Dan Fisher is what I call a true conservative. He believes in small government (both state and federal), low taxation, fewer regulations so the free market can actually work, state sovereignty, and he is pro-first and second amendments with a desire to increase state protections in these areas. A man of his word, Dan will govern just like he campaigned.
Dan Fisher is for proper government. By that he means that our state government should focus on core functions (education, corrections, law enforcement, infrastructure, etc) and stay out of frivolous expenditures where government tries to pick winners and losers. A good example of frivolous expenditure is the subsidy our state has given to wind energy, exceeding over $100 million per year in recent times.
As Governor, Dan will work to return control of education to its rightful stakeholders: local citizens and their local school boards. Focusing attention on spending alone distracts us from focusing on the inefficiencies and over-regulation in our bureaucratic system.

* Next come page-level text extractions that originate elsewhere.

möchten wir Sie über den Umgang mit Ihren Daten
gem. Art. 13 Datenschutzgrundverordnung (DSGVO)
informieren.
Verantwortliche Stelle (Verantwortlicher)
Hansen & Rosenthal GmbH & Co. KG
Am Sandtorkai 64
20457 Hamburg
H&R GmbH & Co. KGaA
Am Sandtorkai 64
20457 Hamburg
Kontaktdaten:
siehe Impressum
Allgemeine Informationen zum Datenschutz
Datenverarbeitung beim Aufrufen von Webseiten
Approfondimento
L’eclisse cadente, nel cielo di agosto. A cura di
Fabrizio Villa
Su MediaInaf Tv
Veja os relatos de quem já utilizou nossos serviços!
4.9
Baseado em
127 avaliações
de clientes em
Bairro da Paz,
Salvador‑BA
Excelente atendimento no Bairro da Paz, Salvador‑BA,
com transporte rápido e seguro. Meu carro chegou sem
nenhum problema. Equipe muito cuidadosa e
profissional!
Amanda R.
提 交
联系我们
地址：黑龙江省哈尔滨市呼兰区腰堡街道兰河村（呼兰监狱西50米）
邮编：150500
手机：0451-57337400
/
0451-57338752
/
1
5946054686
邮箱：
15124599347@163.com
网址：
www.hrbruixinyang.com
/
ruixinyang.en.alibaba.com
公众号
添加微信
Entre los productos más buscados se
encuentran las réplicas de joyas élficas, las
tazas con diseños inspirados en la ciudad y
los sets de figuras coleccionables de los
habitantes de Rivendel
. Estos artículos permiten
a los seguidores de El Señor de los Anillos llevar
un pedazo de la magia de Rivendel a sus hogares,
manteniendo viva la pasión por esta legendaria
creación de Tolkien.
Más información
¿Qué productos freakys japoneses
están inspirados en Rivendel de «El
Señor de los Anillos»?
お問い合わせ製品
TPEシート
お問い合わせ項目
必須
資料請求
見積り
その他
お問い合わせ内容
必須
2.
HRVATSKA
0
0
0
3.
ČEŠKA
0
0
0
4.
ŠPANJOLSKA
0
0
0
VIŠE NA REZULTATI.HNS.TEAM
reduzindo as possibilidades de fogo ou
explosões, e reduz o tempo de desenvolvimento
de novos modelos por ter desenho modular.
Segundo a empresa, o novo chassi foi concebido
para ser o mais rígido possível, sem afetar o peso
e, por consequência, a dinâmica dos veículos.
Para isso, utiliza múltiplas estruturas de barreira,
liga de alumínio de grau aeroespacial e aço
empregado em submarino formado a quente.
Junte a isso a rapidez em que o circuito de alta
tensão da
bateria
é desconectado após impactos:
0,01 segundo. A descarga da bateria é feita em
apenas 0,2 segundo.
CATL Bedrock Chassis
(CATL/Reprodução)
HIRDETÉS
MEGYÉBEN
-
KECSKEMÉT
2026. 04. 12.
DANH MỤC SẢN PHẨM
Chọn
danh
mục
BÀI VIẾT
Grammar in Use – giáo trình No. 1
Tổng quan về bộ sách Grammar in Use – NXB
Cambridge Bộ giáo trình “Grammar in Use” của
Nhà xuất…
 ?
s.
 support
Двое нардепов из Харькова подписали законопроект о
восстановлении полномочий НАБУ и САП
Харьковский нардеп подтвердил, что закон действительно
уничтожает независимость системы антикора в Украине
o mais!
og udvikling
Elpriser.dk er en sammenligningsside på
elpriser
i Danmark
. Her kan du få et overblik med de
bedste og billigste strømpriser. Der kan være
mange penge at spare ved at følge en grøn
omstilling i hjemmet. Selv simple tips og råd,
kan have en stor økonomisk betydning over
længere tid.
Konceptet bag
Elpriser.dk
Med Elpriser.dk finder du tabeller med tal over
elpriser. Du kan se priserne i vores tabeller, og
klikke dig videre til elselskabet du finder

Our education dollars should be spent on teachers, classrooms, and students – not on duplicative administrative costs. The spending silos should be eliminated or reduced and spending decisions made at the local level.
As a former teacher and the husband of a teacher Dan supports the pay raise for teachers, but he is against the recent tax increase to fund the pay raise. He is a signor of the petition to repeal the tax increase because he knows that the money for the pay raise is available without the tax increases. The increased taxes simply grow government in the long term. The tax increases were nothing more than the liberals classic use of a “crisis” to achieve their long-term objective of more government spending and bigger government.
A pastor, Dan Fisher served two terms in the State House of Representatives. He knows the Oklahoma swamp. Politicians are addicted to borrowing and spending, and state bureaucracy is infected with waste, fraud, and abuse. Every agency should be thoroughly examined. However, Dan realizes that the Governor cannot change everything on his own. Dan believes the key to a successful term as Governor is strong principled leadership tempered with the spirit of diplomacy and effective use of the bully pulpit of the Governor’s Office.
None of the other candidates in the race for Governor are really true conservatives. Todd Lamb, Kevin Stitt and Mick Cornett all have a tendency to support the growth of government and increased taxes. Stitt is the frontrunner in some polls, but he has serious legal problems in several states where he and his companies have been banned. Gary Richardson, to his credit, is also a signor of the tax petition, but my beef with Gary is that he ran for governor as an independent in 2002, receiving 14% of the vote and assuring Democrat Brad Henry won the race. Gary knew that he could not win and he would siphon votes away from Steve Largent, the Republican candidate, and that is exactly what he did. I figure that if he turned on us once he sure might turn on us again.
All six of the candidates say they are pro-life, but I doubt five of them would do anything more than support laws to further regulate the legal murder of the unborn. Unlike them, Dan Fisher wants to abolish abortion in Oklahoma and he has a plan to do so.
I will vote for Dan Fisher for Governor on June 26th.